I am trying to write a code that has a for loop inside which an array is broken into chunks, sent to multiple processors, and FFT is performed on those chunks. Without using garbage collection GC.gc()
command at the end of each iteration, however, memory usage keeps increasing eventually causing the computer to crash. On the other hand, garbage collection is causing a slow down by a factor of more than 10. This is prohibitively expensive for the project I am working on.
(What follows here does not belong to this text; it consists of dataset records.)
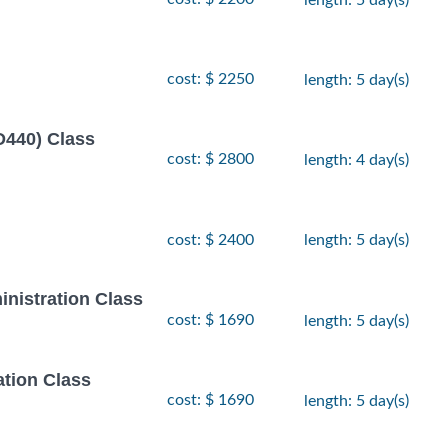
cost: $ 2250
length: 5 day(s)
D440) Class
cost: $ 2800
length: 4 day(s)
cost: $ 2400
length: 5 day(s)
inistration Class
cost: $ 1690
length: 5 day(s)
ation Class
cost: $ 1690
length: 5 day(s)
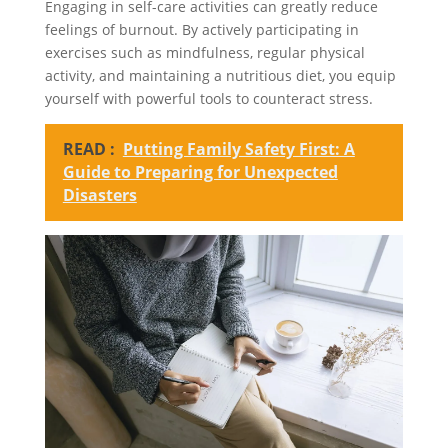
Engaging in self-care activities can greatly reduce
feelings of burnout. By actively participating in
exercises such as mindfulness, regular physical
activity, and maintaining a nutritious diet, you equip
yourself with powerful tools to counteract stress.
READ :
Putting Family Safety First: A
Guide to Preparing for Unexpected
Disasters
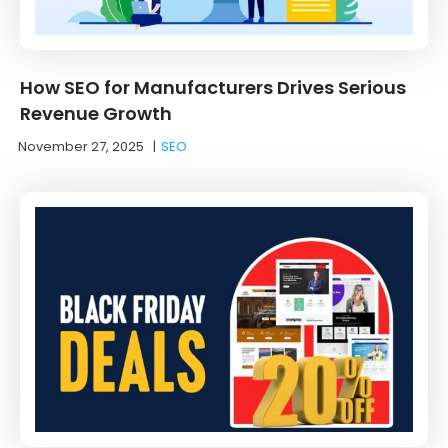
How SEO for Manufacturers Drives Serious
Revenue Growth
November 27, 2025
|
SEO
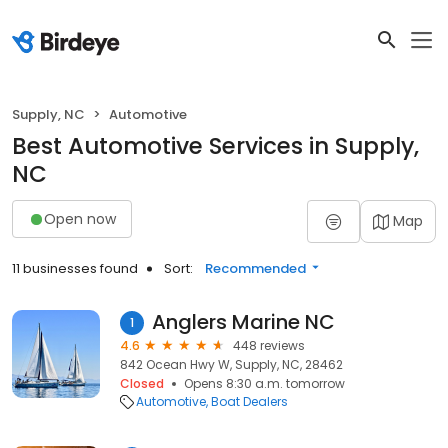
Supply, NC
Automotive
Best Automotive Services in Supply,
NC
Open now
Map
11 businesses found
Sort:
Recommended
Anglers Marine NC
1
4.6
448 reviews
842 Ocean Hwy W, Supply, NC, 28462
Closed
Opens 8:30 a.m. tomorrow
Automotive
Boat Dealers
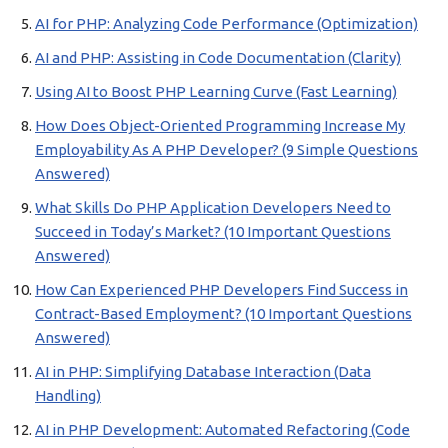
AI for PHP: Analyzing Code Performance (Optimization)
AI and PHP: Assisting in Code Documentation (Clarity)
Using AI to Boost PHP Learning Curve (Fast Learning)
How Does Object-Oriented Programming Increase My
Employability As A PHP Developer? (9 Simple Questions
Answered)
What Skills Do PHP Application Developers Need to
Succeed in Today’s Market? (10 Important Questions
Answered)
How Can Experienced PHP Developers Find Success in
Contract-Based Employment? (10 Important Questions
Answered)
AI in PHP: Simplifying Database Interaction (Data
Handling)
AI in PHP Development: Automated Refactoring (Code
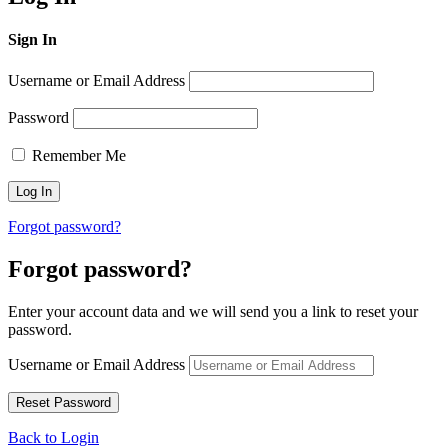
Sign In
Username or Email Address
Password
Remember Me
Forgot password?
Forgot password?
Enter your account data and we will send you a link to reset your
password.
Username or Email Address
Back to Login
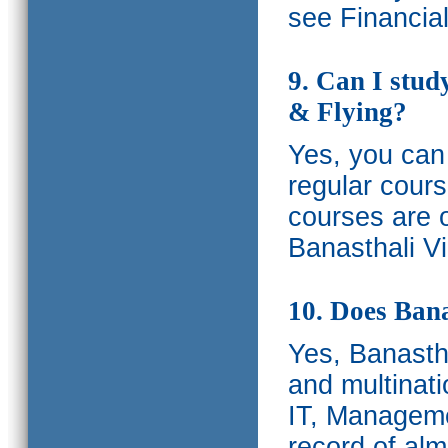
see Financia
9. Can I stud
& Flying?
Yes, you can 
regular cours
courses are o
Banasthali Vi
10. Does Bana
Yes, Banastha
and multinati
IT, Manageme
record of al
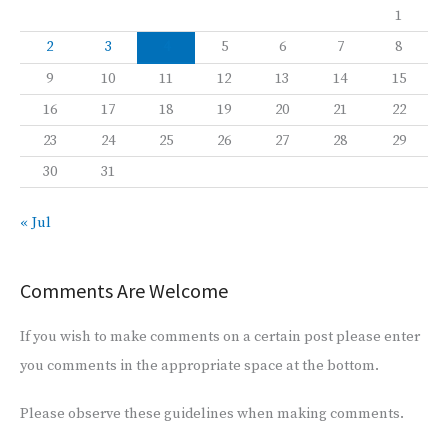
1
2
3
4
5
6
7
8
9
10
11
12
13
14
15
16
17
18
19
20
21
22
23
24
25
26
27
28
29
30
31
« Jul
Comments Are Welcome
If you wish to make comments on a certain post please enter
you comments in the appropriate space at the bottom.
Please observe these guidelines when making comments.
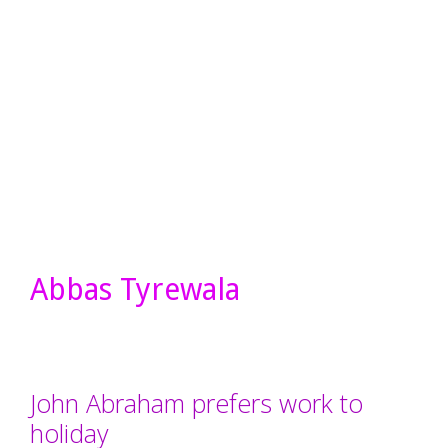
Abbas Tyrewala
John Abraham prefers work to
holiday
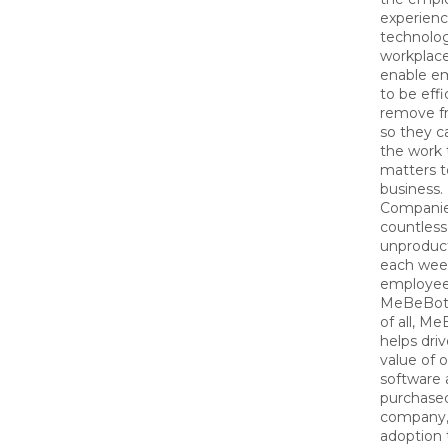
experienc
technolog
workplac
enable e
to be effi
remove fr
so they c
the work 
matters t
business.
Companie
countless
unproduc
each wee
employee
MeBeBot.
of all, M
helps dri
value of 
software 
purchase
company, 
adoption 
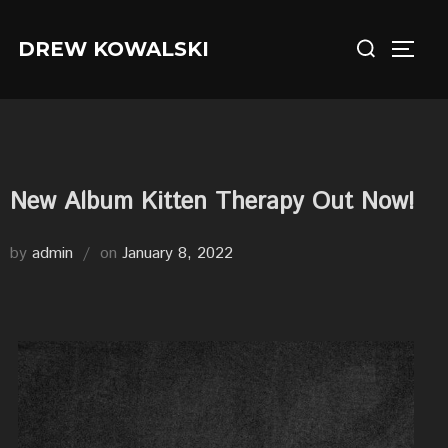
Skip
Search
to
DREW KOWALSKI
TOGG
for:
content
New Album Kitten Therapy Out Now!
Posted
by
admin
on
January 8, 2022
on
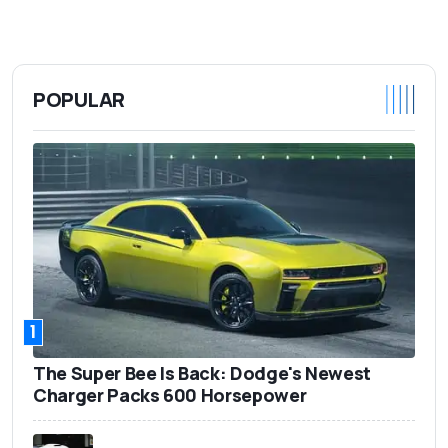
POPULAR
1
The Super Bee Is Back: Dodge's Newest
Charger Packs 600 Horsepower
To reproduce the issue, I wrote a simple example as follows:
using Distributed
addprocs(2)
x_in = rand(100, 100)
@everywhere workers() begin
using FFTW
const fft_plan = plan_fft!(ComplexF64.($x_in))
function update_y(y_in)
for i in 1:100
y_in .= fft_plan * y_in
end
return y_in
end
end
function test(x)
for t in 1:1000
@show t
@everywhere workers() begin
y = ComplexF64.(copy($x))
y .= update_y(y)
# GC.gc()
end
end
return nothing
end
@time test(x_in)
On my laptop (julia 1.10.4, Ubuntu 22, i5 processor), it takes about 8 seconds to run this code. If I uncomment GC.gc()
line, it takes about 132 seconds.
I have been trying to find a way to permanently allocate memory for the FFT operation but I do not understand how I may do that. Even with the in-place FFT plan, memory keeps blowing up.
I would really appreciate any help. Thank you so much.